Friday, June 19, 2015

A New Venue

At Auburn Village, the condo community I call home, we have a new community manager. This manager is decisively less-cool than the former manager. The former manager allowed me to keep a single application on file with a security deposit to have a standing Sunday afternoon reservation for the local community room. This stable venue allowed me to run week after week of tabletop gaming. The new community manager will not do it, insisting on a new application and a new deposit check every week.

This isn't a huge deal, in the grand scheme of things, but it's a big enough deal to make me start thinking of other viable venues. I want to start hosting tabletop games for the public again soon, so it's time to start looking at my options:

1. My home. With the missus gone, I now have no reason I can't just invite people over and host games right from the comfort of my own home. There are two problems with this, however. Firstly, I only have enough space to comfortably accomodate about four gamers, and my games tend to run five or more, espeically the more popular ones like D&D. Secondly, this would entail opening up my home to strangers. I'm not super-keen on that. I'm not sure if there's any particular concern I have, so much as I'm just generally uncomfortable with the idea. As for the venue's size, I could just run four-player games, I suppose...

2. The Landing. Not far from where I live is a small underground mall.

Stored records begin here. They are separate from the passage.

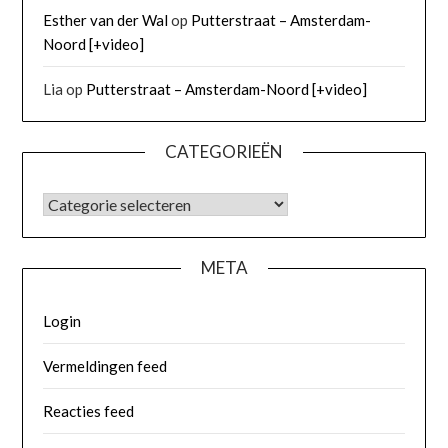
Esther van der Wal
op
Putterstraat – Amsterdam-
Noord [+video]
Lia
op
Putterstraat – Amsterdam-Noord [+video]
CATEGORIEËN
META
Login
Vermeldingen feed
Reacties feed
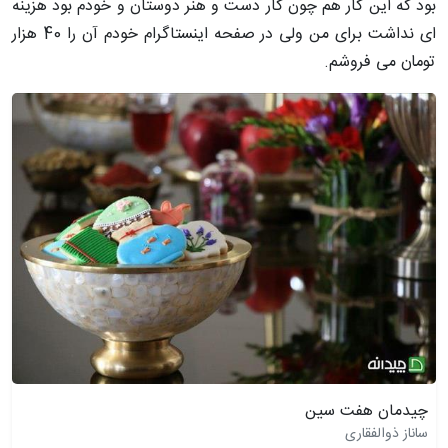
بود که این کار هم چون کار دست و هنر دوستان و خودم بود هزینه
ای نداشت برای من ولی در صفحه اینستاگرام خودم آن را 40 هزار
تومان می فروشم
.
چیدمان هفت سین
ساناز ذوالفقاری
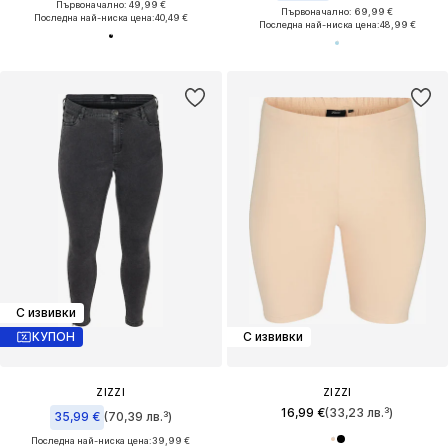
Първоначално: 49,99 €
Първоначално: 69,99 €
Последна най-ниска цена:
40,49 €
Последна най-ниска цена:
48,99 €
С извивки
КУПОН
С извивки
ZIZZI
ZIZZI
16,99 €
(33,23 лв.³)
35,99 €
(70,39 лв.³)
Последна най-ниска цена:
39,99 €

I've written about it before. In this mall is a giant open space with tables and chairs where people are allowed to just sit and hang out. The Friday boardgaming meetups I frequent are held in this area. They require no special permission or anything; you just show up, grab a table, and do your thing. The main advantage here is that the Landing is highly accessible, being connected to the Metro. Also, being in a mall, there is near-instant access to food and drink from a variety of places. And the space issue mentioned above would be a non-issue here. The main disadvantage to the Landing is that it's public. I can't control the space, so if some class fieldtrip happens to be hanging out there (as is often the case on Fridays), the Landing will be loud and its normally-abundant seating may become a premium. Plus, strangers may just wander up to our game, but I'm not actually too worried about that, I love engaging people about the game, anyway. What I may have to do is launch a couple of Sunday afternoon scouting sessions at the Landing over the next couple of weeks and see what kind of atmosphere I can expect. If it is as quiet as it normally is (on non-Fridays, that is) then this could be the best contender.

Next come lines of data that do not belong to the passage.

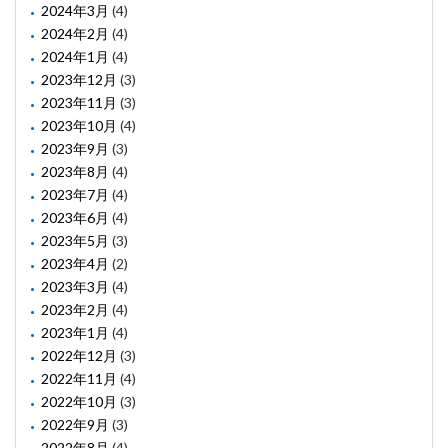
2024年3月
(4)
2024年2月
(4)
2024年1月
(4)
2023年12月
(3)
2023年11月
(3)
2023年10月
(4)
2023年9月
(3)
2023年8月
(4)
2023年7月
(4)
2023年6月
(4)
2023年5月
(3)
2023年4月
(2)
2023年3月
(4)
2023年2月
(4)
2023年1月
(4)
2022年12月
(3)
2022年11月
(4)
2022年10月
(3)
2022年9月
(3)
2022年8月
(4)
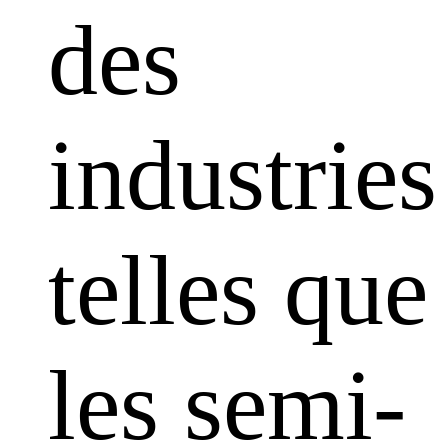
des
industries
telles que
les semi-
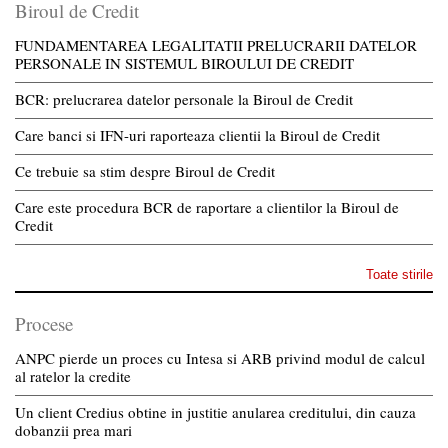
Biroul de Credit
FUNDAMENTAREA LEGALITATII PRELUCRARII DATELOR
PERSONALE IN SISTEMUL BIROULUI DE CREDIT
BCR: prelucrarea datelor personale la Biroul de Credit
Care banci si IFN-uri raporteaza clientii la Biroul de Credit
Ce trebuie sa stim despre Biroul de Credit
Care este procedura BCR de raportare a clientilor la Biroul de
Credit
Toate stirile
Procese
ANPC pierde un proces cu Intesa si ARB privind modul de calcul
al ratelor la credite
Un client Credius obtine in justitie anularea creditului, din cauza
dobanzii prea mari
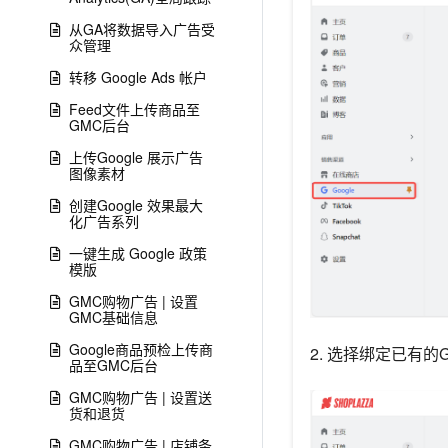
从GA将数据导入广告受
众管理
转移 Google Ads 帐户
Feed文件上传商品至
GMC后台
上传Google 展示广告
图像素材
创建Google 效果最大
化广告系列
一键生成 Google 政策
模版
GMC购物广告 | 设置
GMC基础信息
Google商品预检上传商
2. 选择绑定已有的G
品至GMC后台
GMC购物广告 | 设置送
货和退货
GMC购物广告 | 店铺条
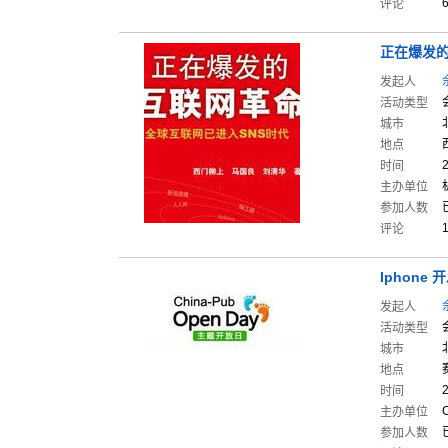
评论
正在爆发
发起人
活动类型
城市
地点
时间
主办单位
参加人数
评论
Iphone
发起人
活动类型
城市
地点
时间
主办单位
参加人数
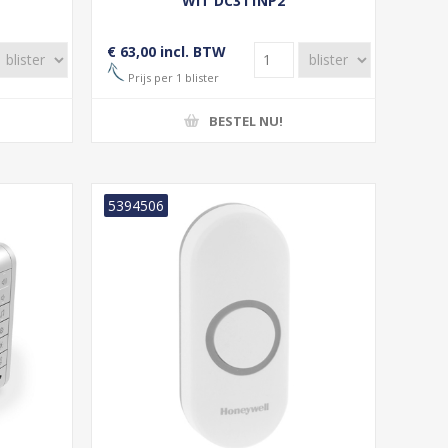
WIT DC311NP2
€ 63,00 incl. BTW
Prijs per 1 blister
BESTEL NU!
5394506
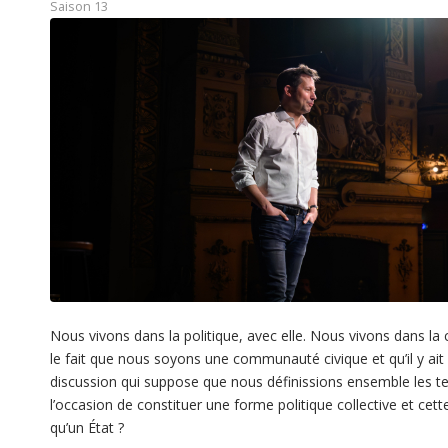
Saison 13
Nous vivons dans la politique, avec elle. Nous vivons dans la ci
le fait que nous soyons une communauté civique et qu’il y ai
discussion qui suppose que nous définissions ensemble les 
l’occasion de constituer une forme politique collective et cett
qu’un État ?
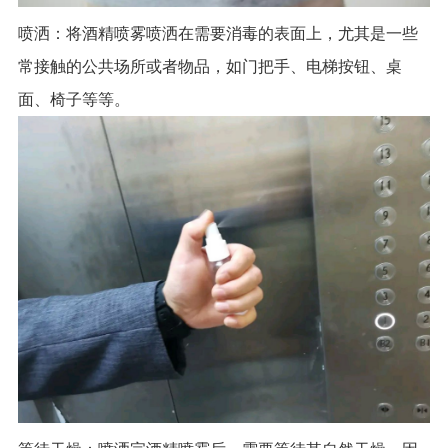
喷洒：将酒精喷雾喷洒在需要消毒的表面上，尤其是一些
常接触的公共场所或者物品，如门把手、电梯按钮、桌
面、椅子等等。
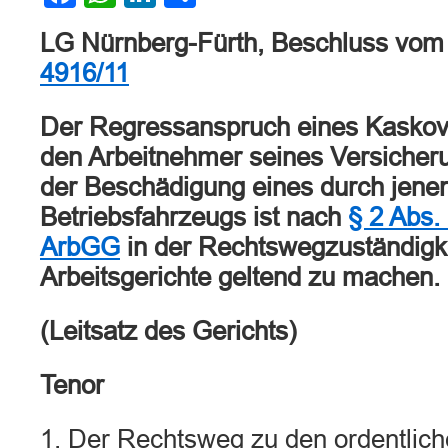
LG Nürnberg-Fürth, Beschluss vom
4916/11
Der Regressanspruch eines Kaskov
den Arbeitnehmer seines Versiche
der Beschädigung eines durch jenen
Betriebsfahrzeugs ist nach
§ 2 Abs.
ArbGG
in der Rechtswegzuständigke
Arbeitsgerichte geltend zu machen.
(Leitsatz des Gerichts)
Tenor
1. Der Rechtsweg zu den ordentlich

3. The library. Before the community room, I used to cycle through libraries every Sunday. I'd book a conference room for an event with my "Interactive Fiction Club," then have at it. Libraries are awesome places. I actually really enjoyed going to them. The problem is, every library in the area will not allow a standing reservation, and competition can be really tight sometimes (many a plan has been ruined because of the damn Northern Virginia Knitting Group!) Sometimes, I'd have to juggle several libraries at once to shake loose a reservation; an option no longer feasible to me, without a car. So this option isn't really on the table, except for the one library in walking distance, and that would of course be subject to the availability of whatever rooms they have.

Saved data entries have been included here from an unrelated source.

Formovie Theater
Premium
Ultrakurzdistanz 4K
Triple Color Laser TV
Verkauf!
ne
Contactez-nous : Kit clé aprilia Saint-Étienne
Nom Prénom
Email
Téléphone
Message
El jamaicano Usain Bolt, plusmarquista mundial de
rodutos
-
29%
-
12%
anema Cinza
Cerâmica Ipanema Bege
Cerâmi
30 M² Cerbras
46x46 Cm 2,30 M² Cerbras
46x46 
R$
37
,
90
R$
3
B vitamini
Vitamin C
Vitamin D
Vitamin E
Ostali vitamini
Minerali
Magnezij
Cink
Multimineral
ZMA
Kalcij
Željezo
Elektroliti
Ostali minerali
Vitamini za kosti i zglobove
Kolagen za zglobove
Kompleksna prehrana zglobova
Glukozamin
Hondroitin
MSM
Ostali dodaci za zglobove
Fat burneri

4. The Internet. Tabletop RPGing across the internet has become a big deal over the past several years, for obvious reasons: game with your friends across the world, don't have to leave your home, etc. My problem with this option has always been that doing it face-to-face is just better. Given the choice between an in-person game with affable strangers versus an online game with actual friends, I often would opt for the strangers! But beggars can't be choosers, so maybe its time to actually look into online play as an option. Besides, this would allow me to be able to play with some really great people, anyway.